I just recently built a new pc and switched from XP to Windows 7--I have also used Adobe Acrobat 7.0 Pro in XP so I installed it on the new pc. I noticed that when I go to print a document and I click on "print" the normal box comes up ---but when I look at the printer options I do not see "Adobe PDF" as an option. Is this a windows 7 problem (maybe I haven't checked the proper box to allow this) or is it an Adobe thing????

The switch from XP to Windows 7 has definitely caused me to lose some hair!!!


----------



## jcgriff2 (Sep 30, 2007)

Hi - 

Adobe Acrobat 7.0 Pro is not listed in the Windows 7 Compatibility Center - 

http://www.microsoft.com/windows/co...=en-us&type=Software&s=Adobe Acrobat 7.0 Pro 

7.0 Pro had issues with Vista, so I would expect Windows 7 to have issues as well --> http://kb2.adobe.com/cps/333/333780.html

Windows 7 compatible printer drivers are needed. Given that Adobe now sells Acrobat 9, I don't believe Windows 7 print drivers for Acrobat v7.0 will be forthcoming.

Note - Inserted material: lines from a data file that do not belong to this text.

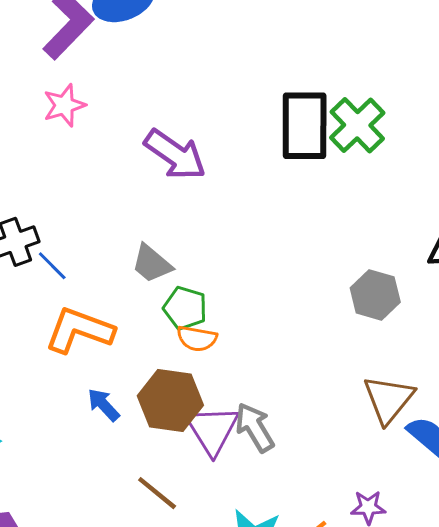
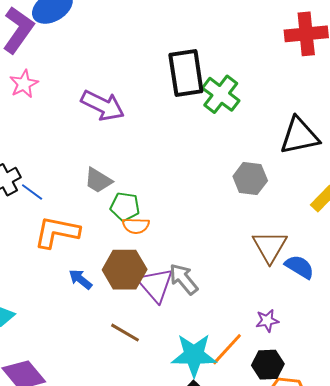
green cross: (357, 125) -> (221, 94), moved

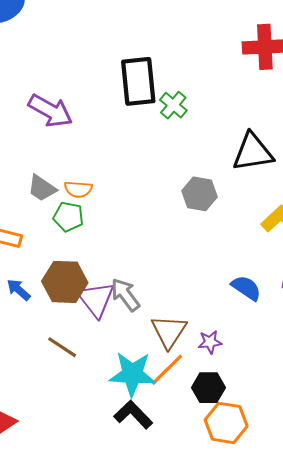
green cross: (221, 94) -> (173, 105), size x0.7
orange semicircle: (136, 226) -> (78, 189), moved
brown triangle: (270, 247) -> (169, 331), moved

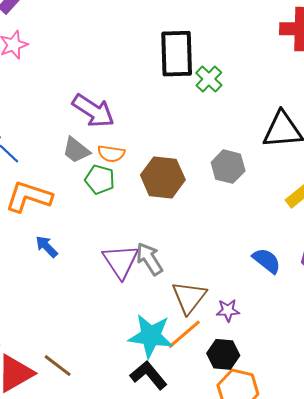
purple arrow: (50, 111) -> (93, 111), moved
brown hexagon: (65, 282) -> (163, 177), moved
brown line: (62, 347) -> (58, 366), moved

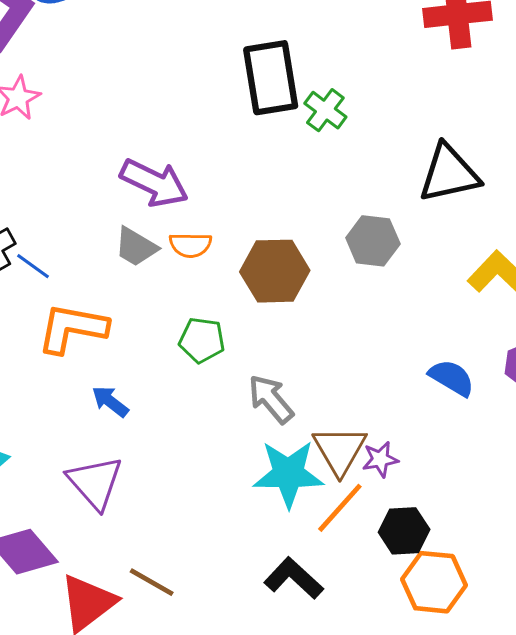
green pentagon: (100, 180) -> (202, 340), moved
purple triangle: (121, 261) -> (95, 483), moved
purple star: (228, 310) -> (380, 459), moved
cyan star: (151, 336) -> (288, 474), moved

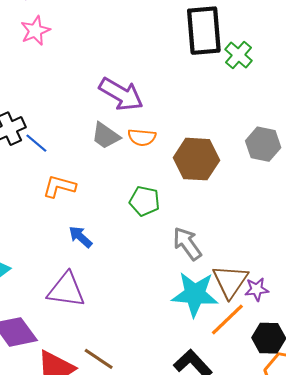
orange L-shape: (72, 328) -> (59, 186), size x0.7
purple triangle: (95, 483) -> (66, 290), turned -45

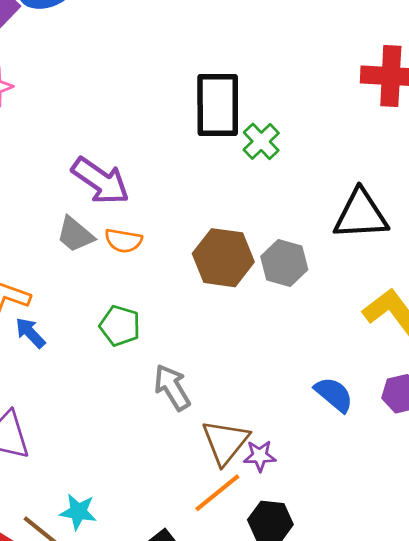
brown hexagon: (196, 159) -> (223, 258), moved
blue arrow: (80, 237) -> (30, 333), moved
cyan star: (195, 294) -> (78, 512), moved, size x0.6

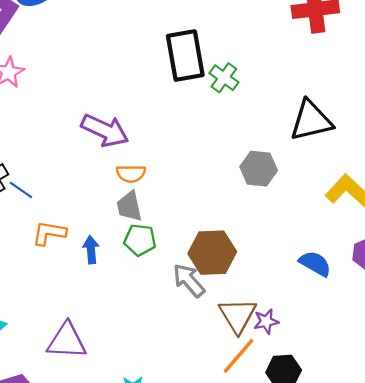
gray trapezoid: (75, 234) -> (129, 206), moved, turned 48
brown hexagon: (223, 258) -> (212, 253), moved
blue arrow: (30, 333) -> (91, 250), moved, turned 48

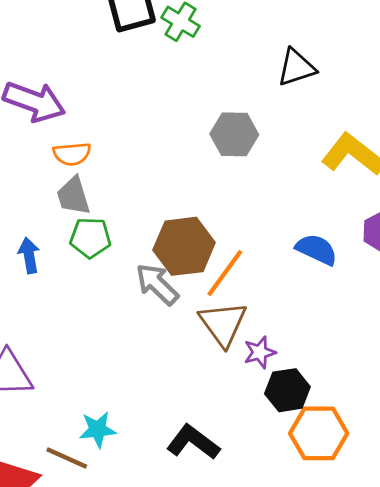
black triangle: (311, 121) -> (296, 67), size x0.7
purple star: (266, 321) -> (260, 352), moved
orange line: (238, 356) -> (225, 273), moved

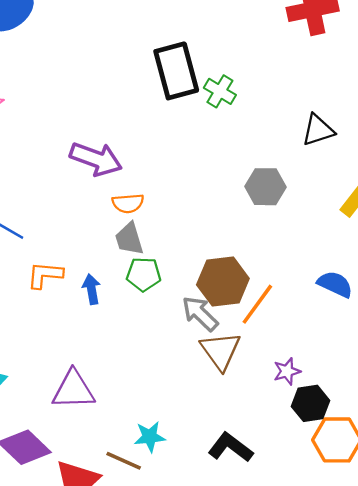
brown triangle: (223, 324) -> (221, 351), moved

You need to upgrade/ purchase Acrobat 9 - http://www.adobe.com/products/acrobatpro/

Regards. . .

jcgriff2

`


----------



## handyman2 (Nov 18, 2007)

thanks


----------



## jcgriff2 (Sep 30, 2007)

I'm not sure if this is a plausible work-around for you or not, but I use BullZip PDF printer - 

http://www.bullzip.com/products/pdf/info.php

I'm not sure if the PDF output is editable by Acrobat Pro 7, but it may be worth a try.

Regards. . .

jcgriff2

`


----------